Monday, April 4, 2011

Left With Fear

     I fear little.  Not because I am brave, or courageous, not be a long shot.  I fear little.
     Fear's expenditure lessens my deposits of strength to take on necessary human challenges.  My moment's challenges?  They are few.  Preserve my mind's vitality.  Nurture my spirit.  Treat my hand gently.  Preserve the gifts she gives me--the strength I have taken for granted--abused--for a lifetime.
     My vehicle's challenge?  There is but one.  Preserve the strength of my left hand.  Right-handed I am not.  Ambidextrous I am not.  My mind--my spirit--are conveyed through the strength of my left hand.  Friends, family, and a spiritual community revitalize my mind and spirit.  With them, my voice sharpens.
     Exercise might strengthen the hands of some.  Yet, my lifelong abuse of my left hand fertilizes this moment's fear.  Osteorthritis attacks with anxious fear.

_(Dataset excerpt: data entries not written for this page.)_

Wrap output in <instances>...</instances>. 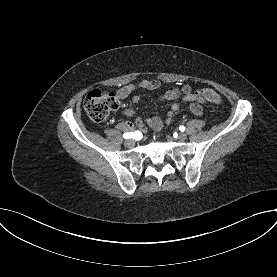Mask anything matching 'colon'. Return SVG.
I'll return each mask as SVG.
<instances>
[{"mask_svg": "<svg viewBox=\"0 0 277 277\" xmlns=\"http://www.w3.org/2000/svg\"><path fill=\"white\" fill-rule=\"evenodd\" d=\"M209 102H220V96L215 91L205 88L196 93ZM118 107L115 95L105 89H94L90 91L84 100V108L89 118L95 122L105 120Z\"/></svg>", "mask_w": 277, "mask_h": 277, "instance_id": "colon-1", "label": "colon"}]
</instances>
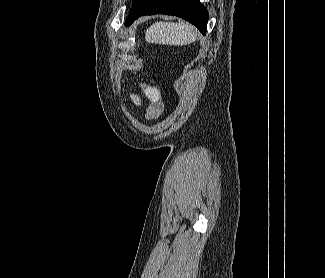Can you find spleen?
Listing matches in <instances>:
<instances>
[{
  "label": "spleen",
  "mask_w": 325,
  "mask_h": 278,
  "mask_svg": "<svg viewBox=\"0 0 325 278\" xmlns=\"http://www.w3.org/2000/svg\"><path fill=\"white\" fill-rule=\"evenodd\" d=\"M197 38L192 26L187 23L156 22L145 33L148 43L183 46L194 42Z\"/></svg>",
  "instance_id": "obj_1"
}]
</instances>
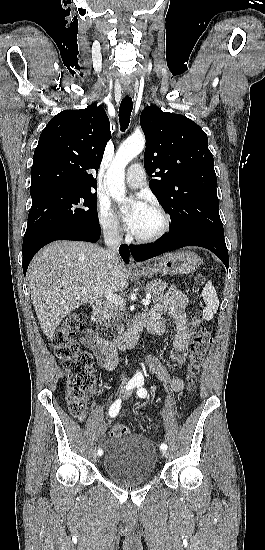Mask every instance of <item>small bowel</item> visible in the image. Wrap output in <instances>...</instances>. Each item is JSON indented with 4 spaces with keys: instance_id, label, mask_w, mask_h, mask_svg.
I'll return each mask as SVG.
<instances>
[{
    "instance_id": "obj_1",
    "label": "small bowel",
    "mask_w": 265,
    "mask_h": 550,
    "mask_svg": "<svg viewBox=\"0 0 265 550\" xmlns=\"http://www.w3.org/2000/svg\"><path fill=\"white\" fill-rule=\"evenodd\" d=\"M187 297L180 290L170 287L168 292L155 304L146 314L145 321L149 331L156 336L168 335L172 345L171 359L176 368H181L188 355L190 334L187 329V318L185 308ZM174 321V332L168 334L166 316ZM81 342L92 349L98 359V363L107 371H112L118 363V354L115 348L106 339L99 337L93 330H88ZM150 372L163 383H171L172 390L180 392L184 389L185 380L177 376L170 380L166 367L161 361L153 356L147 357L144 361ZM106 426L101 424L102 429Z\"/></svg>"
}]
</instances>
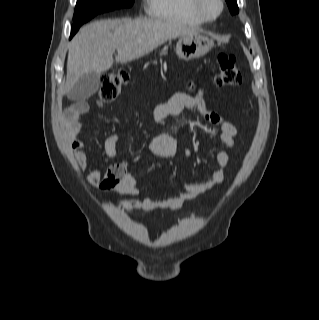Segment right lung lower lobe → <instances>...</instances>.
Wrapping results in <instances>:
<instances>
[{
    "mask_svg": "<svg viewBox=\"0 0 319 320\" xmlns=\"http://www.w3.org/2000/svg\"><path fill=\"white\" fill-rule=\"evenodd\" d=\"M77 32V31H76ZM76 32H71V36L70 37H72Z\"/></svg>",
    "mask_w": 319,
    "mask_h": 320,
    "instance_id": "98d812e1",
    "label": "right lung lower lobe"
}]
</instances>
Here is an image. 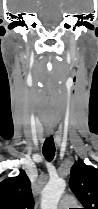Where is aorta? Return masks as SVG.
<instances>
[{
    "label": "aorta",
    "instance_id": "aorta-1",
    "mask_svg": "<svg viewBox=\"0 0 98 209\" xmlns=\"http://www.w3.org/2000/svg\"><path fill=\"white\" fill-rule=\"evenodd\" d=\"M65 188L64 179H50L42 192L41 209H58V203Z\"/></svg>",
    "mask_w": 98,
    "mask_h": 209
}]
</instances>
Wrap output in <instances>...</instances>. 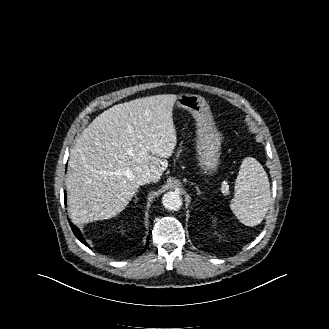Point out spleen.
Segmentation results:
<instances>
[{"instance_id":"spleen-1","label":"spleen","mask_w":329,"mask_h":329,"mask_svg":"<svg viewBox=\"0 0 329 329\" xmlns=\"http://www.w3.org/2000/svg\"><path fill=\"white\" fill-rule=\"evenodd\" d=\"M270 183L262 165L246 157L235 182V195L230 208L246 226H256L265 217L271 203Z\"/></svg>"}]
</instances>
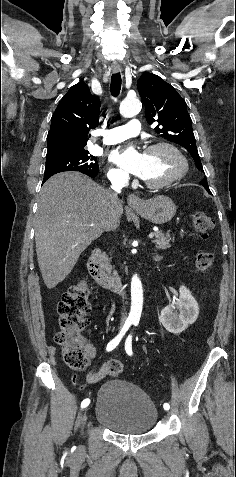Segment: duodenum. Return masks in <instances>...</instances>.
<instances>
[{
    "instance_id": "duodenum-1",
    "label": "duodenum",
    "mask_w": 236,
    "mask_h": 477,
    "mask_svg": "<svg viewBox=\"0 0 236 477\" xmlns=\"http://www.w3.org/2000/svg\"><path fill=\"white\" fill-rule=\"evenodd\" d=\"M88 272L92 279L102 288L124 294L125 288L120 278L108 275L101 262V252L94 249L88 261Z\"/></svg>"
}]
</instances>
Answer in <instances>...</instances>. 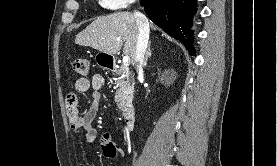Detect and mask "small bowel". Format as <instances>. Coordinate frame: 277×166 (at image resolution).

     Writing is my voice.  I attend to my ankle--I accommodate her anxiety.  Yet, I fear threats to my left hand's grip--the strength she brings to me.  I must give her due gentleness, that she not be lost to me--to my mind, to my spirit.
     Am I alone in such piercing fear?  I don't think so.  Yet, I cannot say what for others is the unrealized piercing fear that awaits an honest revelation--a revelation that would bring a much more authentic life.  I don't know what my left hand's compromise is--or my compromise to my left hand's honor.  If I did know, I would challenge friends, family, and strangers to be open to their body's revelation--an invitation to authenticity.
     To sleep I go.  Healing--rejuvenation--I seek.